Saved data entries
=-=-=

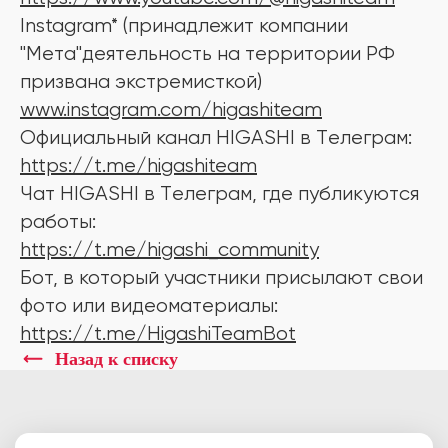
Instagram* (принадлежит компании
"Мета"деятельность на территории РФ
призвана экстремисткой)
www.instagram.com/higashiteam
Официальный канал HIGASHI в Tелеграм:
https://t.me/higashiteam
Чат HIGASHI в Tелеграм, где публикуются
работы:
https://t.me/higashi_community
Бот, в который участники присылают свои
фото или видеоматериалы:
https://t.me/HigashiTeamBot
Назад к списку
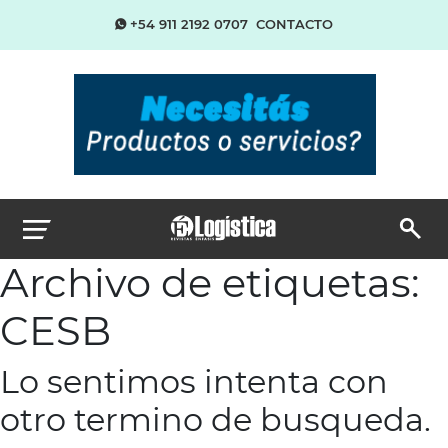
+54 911 2192 0707
CONTACTO
Archivo de etiquetas:
CESB
Lo sentimos intenta con
otro termino de busqueda.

=-=-=

→ WHAT THE TASK ASKS
Retype the entries exactly, skipping every picture.

→ RESPONSE AREA
Instagram* (принадлежит компании
"Мета"деятельность на территории РФ
призвана экстремисткой)
www.instagram.com/higashiteam
Официальный канал HIGASHI в Tелеграм:
https://t.me/higashiteam
Чат HIGASHI в Tелеграм, где публикуются
работы:
https://t.me/higashi_community
Бот, в который участники присылают свои
фото или видеоматериалы:
https://t.me/HigashiTeamBot
Назад к списку
+54 911 2192 0707
CONTACTO
Archivo de etiquetas:
CESB
Lo sentimos intenta con
otro termino de busqueda.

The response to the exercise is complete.